I’m not referring to foreign accents.I mean a certain American accent which is considered elite.

29 comments
  1. There’s not an elite accent per se, but there are some that are seen as lesser than the standard.

  2. No not really, there is a lot of say “lower-class” accents, which are basically the different big city accents you hear, but there’s no elite high class accent.

  3. There are accents, like the Boston Brahmin, the Locust Valley Lockjaw, and the Planter class accent, that were considered more elite, but they’ve largely faded out.

  4. Not really anymore, but I think there used to be. The richer people would take elocution classes and the way of speaking was seen as a higher class way of speaking.
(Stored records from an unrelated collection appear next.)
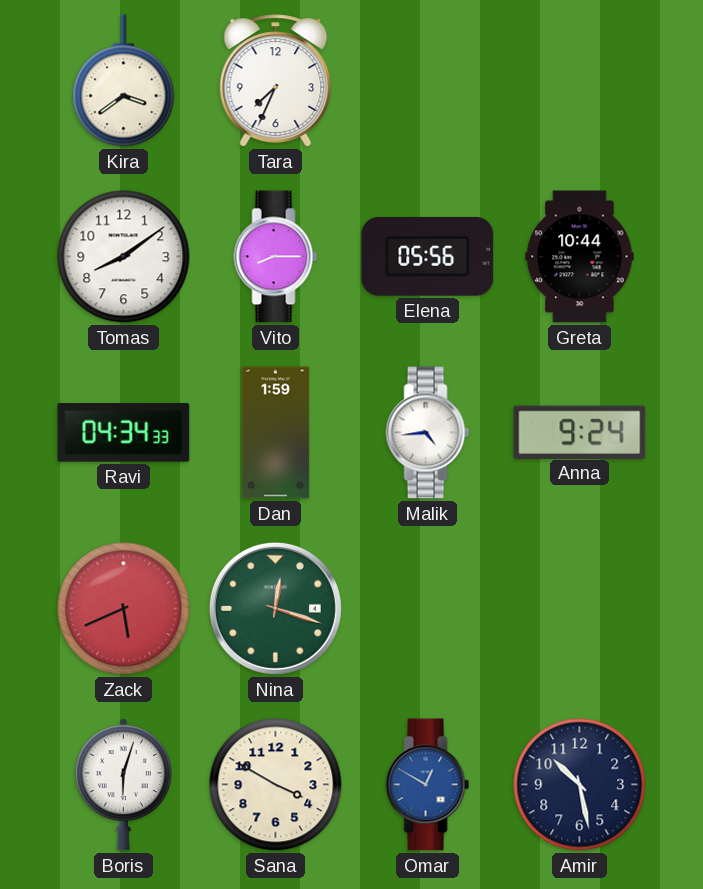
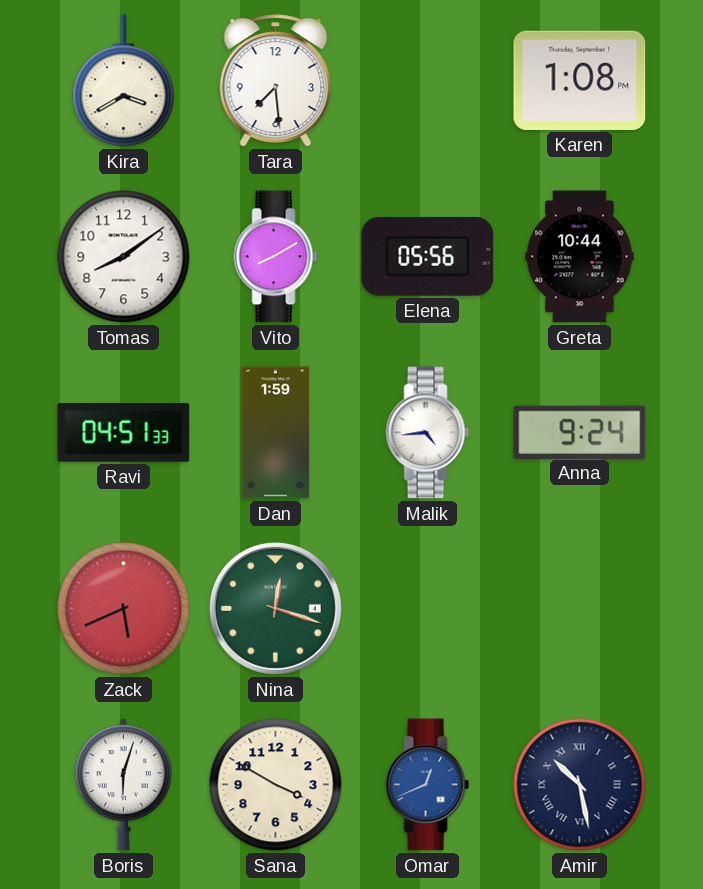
Kira: 3:39 -> 3:40
Tara: 7:34 -> 7:29
Karen: none -> 1:08
Vito: 8:15 -> 8:10
Ravi: 04:34 -> 04:51
Omar: 12:50 -> 12:41
Amir numerals: Arabic -> Roman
However, what being eloquent meant by region very likely differed so you’d have a range of accents that fit into the category of eloquence that meant you were high class.

  5. Not very much anymore. There used to be the upper-class MidAtlantic accent like William F Buckley had and the high Boston like Robert Kennedy but almost nobody speaks like that any more.

  6. Not really anymore, mid-Atlantic accents were definitely posh and upper class in, like, the first half of the 20th century but that accent has basically disappeared. Nowadays I’d say any identifiable regional accent (southern, Philly, New Yawk) is probably viewed less favorably than a general American accent. Maybe not less favorably, but maybe less educated/cultured. Or in other words if someone wants to pick up the accent that they’d need to blend in inside the world of high finance, business, politics etc, it would just be a general American accent.

  7. The Mid-Atlantic accent, or Transatlantic accent, was an accent taught to the early 20th-century American upper class and actors and actresses in the entertainment industry. It’s quite rare today, although sometimes used in the entertainment industry to make a character seem pretentious, as with Mr. Burns in *The Simpsons*, or authoritative, as with Darth Vader in *Star Wars*.

    The most famous example outside of the entertainment industry was President Franklin Roosevelt, who came from a patrician New York family.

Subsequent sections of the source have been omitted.